[Page-level text extractions]
——————————
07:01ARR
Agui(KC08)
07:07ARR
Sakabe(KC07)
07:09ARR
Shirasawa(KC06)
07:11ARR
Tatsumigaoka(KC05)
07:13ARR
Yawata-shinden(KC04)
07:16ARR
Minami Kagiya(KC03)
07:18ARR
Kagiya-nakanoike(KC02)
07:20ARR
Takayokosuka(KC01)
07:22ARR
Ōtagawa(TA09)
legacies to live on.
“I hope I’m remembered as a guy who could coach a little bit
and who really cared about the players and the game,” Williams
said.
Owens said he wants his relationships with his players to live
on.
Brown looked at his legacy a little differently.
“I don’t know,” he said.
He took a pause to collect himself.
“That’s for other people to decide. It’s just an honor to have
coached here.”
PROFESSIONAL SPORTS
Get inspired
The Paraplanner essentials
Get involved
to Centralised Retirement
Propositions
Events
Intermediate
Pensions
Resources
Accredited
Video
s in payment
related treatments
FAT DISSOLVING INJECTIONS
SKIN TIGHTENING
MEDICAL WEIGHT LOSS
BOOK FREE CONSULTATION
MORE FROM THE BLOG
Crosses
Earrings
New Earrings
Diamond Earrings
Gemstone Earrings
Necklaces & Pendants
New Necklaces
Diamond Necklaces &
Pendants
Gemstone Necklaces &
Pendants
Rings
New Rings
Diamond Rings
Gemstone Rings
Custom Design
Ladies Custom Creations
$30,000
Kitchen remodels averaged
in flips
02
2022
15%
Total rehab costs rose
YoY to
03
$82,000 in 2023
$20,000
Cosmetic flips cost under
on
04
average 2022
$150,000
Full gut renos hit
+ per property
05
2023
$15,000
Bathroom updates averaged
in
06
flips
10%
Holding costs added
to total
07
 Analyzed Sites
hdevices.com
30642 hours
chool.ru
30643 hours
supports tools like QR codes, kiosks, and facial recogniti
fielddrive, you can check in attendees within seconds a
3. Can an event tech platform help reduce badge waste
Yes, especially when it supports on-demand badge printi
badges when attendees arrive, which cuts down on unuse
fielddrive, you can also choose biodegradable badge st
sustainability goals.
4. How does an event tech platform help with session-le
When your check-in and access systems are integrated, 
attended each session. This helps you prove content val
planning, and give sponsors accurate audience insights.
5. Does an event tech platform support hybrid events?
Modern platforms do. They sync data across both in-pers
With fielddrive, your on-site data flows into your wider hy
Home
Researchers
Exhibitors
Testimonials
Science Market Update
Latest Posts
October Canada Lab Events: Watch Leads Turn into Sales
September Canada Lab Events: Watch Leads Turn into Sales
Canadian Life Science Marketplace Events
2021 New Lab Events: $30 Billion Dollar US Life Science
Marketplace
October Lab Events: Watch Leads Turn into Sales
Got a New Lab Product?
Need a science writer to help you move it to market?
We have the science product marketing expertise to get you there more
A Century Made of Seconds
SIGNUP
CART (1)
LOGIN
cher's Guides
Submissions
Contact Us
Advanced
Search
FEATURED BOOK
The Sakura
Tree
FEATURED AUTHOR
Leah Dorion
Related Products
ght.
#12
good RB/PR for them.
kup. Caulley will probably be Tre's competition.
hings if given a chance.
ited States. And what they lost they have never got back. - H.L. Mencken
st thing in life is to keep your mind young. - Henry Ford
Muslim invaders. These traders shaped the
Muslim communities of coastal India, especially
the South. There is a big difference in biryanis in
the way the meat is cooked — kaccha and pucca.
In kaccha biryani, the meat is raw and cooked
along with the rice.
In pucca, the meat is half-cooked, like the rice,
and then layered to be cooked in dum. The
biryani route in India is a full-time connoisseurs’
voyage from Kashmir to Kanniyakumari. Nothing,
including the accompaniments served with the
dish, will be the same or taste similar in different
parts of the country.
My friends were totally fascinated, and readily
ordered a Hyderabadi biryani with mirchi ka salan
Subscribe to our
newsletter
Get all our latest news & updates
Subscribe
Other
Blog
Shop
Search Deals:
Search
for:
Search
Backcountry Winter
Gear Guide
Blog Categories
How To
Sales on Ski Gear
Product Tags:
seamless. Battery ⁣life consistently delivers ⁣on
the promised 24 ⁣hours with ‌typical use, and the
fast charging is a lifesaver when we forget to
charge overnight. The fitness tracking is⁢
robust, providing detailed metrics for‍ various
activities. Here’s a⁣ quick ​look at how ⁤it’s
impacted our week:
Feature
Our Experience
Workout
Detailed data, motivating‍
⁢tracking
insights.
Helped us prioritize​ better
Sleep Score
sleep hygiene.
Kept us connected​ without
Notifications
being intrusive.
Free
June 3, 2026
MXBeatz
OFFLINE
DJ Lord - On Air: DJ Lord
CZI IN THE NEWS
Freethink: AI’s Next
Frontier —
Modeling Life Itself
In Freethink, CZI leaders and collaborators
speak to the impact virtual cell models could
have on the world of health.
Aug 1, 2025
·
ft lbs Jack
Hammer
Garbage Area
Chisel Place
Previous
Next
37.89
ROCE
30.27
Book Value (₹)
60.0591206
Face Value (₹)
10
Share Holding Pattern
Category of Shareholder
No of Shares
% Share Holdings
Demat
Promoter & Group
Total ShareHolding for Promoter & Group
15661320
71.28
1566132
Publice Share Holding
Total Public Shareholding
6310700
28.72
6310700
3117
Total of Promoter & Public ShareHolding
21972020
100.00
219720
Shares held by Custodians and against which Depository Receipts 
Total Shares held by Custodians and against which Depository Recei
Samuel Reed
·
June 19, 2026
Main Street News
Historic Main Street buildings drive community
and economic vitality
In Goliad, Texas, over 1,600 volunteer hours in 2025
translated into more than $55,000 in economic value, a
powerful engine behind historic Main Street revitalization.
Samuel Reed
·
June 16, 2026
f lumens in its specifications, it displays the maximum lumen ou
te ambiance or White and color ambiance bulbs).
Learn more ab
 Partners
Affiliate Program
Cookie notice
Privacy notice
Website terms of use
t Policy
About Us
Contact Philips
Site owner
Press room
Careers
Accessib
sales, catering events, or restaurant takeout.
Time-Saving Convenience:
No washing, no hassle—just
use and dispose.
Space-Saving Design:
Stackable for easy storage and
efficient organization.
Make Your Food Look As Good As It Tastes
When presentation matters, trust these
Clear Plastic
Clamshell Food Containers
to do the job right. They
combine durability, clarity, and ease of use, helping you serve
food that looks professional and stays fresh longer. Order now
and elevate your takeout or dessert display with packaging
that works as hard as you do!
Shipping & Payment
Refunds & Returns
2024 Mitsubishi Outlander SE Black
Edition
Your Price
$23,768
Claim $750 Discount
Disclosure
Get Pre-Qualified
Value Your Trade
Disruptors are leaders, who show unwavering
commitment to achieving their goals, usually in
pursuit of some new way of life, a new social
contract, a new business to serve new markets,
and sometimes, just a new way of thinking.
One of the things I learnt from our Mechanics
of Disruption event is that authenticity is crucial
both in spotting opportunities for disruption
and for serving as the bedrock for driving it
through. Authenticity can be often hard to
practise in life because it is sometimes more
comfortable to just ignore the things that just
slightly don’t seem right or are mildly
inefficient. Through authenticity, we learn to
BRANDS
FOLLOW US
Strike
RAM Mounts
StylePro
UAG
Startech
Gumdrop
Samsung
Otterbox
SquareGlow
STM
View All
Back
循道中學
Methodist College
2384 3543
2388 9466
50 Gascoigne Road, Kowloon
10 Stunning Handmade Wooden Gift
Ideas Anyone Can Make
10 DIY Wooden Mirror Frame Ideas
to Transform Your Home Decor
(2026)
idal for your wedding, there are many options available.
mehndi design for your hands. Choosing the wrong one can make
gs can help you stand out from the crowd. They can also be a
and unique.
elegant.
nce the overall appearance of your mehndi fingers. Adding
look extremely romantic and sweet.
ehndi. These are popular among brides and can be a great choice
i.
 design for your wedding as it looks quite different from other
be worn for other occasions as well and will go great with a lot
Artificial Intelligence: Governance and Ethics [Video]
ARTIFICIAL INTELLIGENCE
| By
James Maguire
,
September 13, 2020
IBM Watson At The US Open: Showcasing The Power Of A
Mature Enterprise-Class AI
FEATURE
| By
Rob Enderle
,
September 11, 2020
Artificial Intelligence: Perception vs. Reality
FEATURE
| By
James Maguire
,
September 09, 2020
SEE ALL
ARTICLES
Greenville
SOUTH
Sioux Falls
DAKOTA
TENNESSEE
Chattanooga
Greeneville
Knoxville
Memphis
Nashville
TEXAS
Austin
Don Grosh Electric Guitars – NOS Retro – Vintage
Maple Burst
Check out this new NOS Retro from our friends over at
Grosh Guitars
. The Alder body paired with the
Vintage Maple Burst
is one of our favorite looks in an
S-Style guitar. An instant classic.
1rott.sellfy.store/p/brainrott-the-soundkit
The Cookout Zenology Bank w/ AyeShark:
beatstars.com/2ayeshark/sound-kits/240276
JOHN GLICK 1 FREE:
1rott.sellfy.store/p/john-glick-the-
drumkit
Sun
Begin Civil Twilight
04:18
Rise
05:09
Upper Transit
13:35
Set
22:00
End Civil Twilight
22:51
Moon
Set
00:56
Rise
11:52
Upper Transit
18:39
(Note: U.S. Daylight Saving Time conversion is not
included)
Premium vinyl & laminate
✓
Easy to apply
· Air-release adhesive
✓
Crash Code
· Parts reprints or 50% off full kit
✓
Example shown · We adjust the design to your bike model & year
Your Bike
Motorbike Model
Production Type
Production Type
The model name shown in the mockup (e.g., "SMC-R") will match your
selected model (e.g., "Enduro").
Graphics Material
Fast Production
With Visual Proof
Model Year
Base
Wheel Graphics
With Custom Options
——————————
WHAT YOU WILL DO => Reprint exactly the lines above that start at the one with "Shares held by Custodians and against which Depository Receipts" and end at the one with "Refunds & Returns", keeping both and adding none.

RESULT OF THIS EXERCISE =>
Shares held by Custodians and against which Depository Receipts 
Total Shares held by Custodians and against which Depository Recei
Samuel Reed
·
June 19, 2026
Main Street News
Historic Main Street buildings drive community
and economic vitality
In Goliad, Texas, over 1,600 volunteer hours in 2025
translated into more than $55,000 in economic value, a
powerful engine behind historic Main Street revitalization.
Samuel Reed
·
June 16, 2026
f lumens in its specifications, it displays the maximum lumen ou
te ambiance or White and color ambiance bulbs).
Learn more ab
 Partners
Affiliate Program
Cookie notice
Privacy notice
Website terms of use
t Policy
About Us
Contact Philips
Site owner
Press room
Careers
Accessib
sales, catering events, or restaurant takeout.
Time-Saving Convenience:
No washing, no hassle—just
use and dispose.
Space-Saving Design:
Stackable for easy storage and
efficient organization.
Make Your Food Look As Good As It Tastes
When presentation matters, trust these
Clear Plastic
Clamshell Food Containers
to do the job right. They
combine durability, clarity, and ease of use, helping you serve
food that looks professional and stays fresh longer. Order now
and elevate your takeout or dessert display with packaging
that works as hard as you do!
Shipping & Payment
Refunds & Returns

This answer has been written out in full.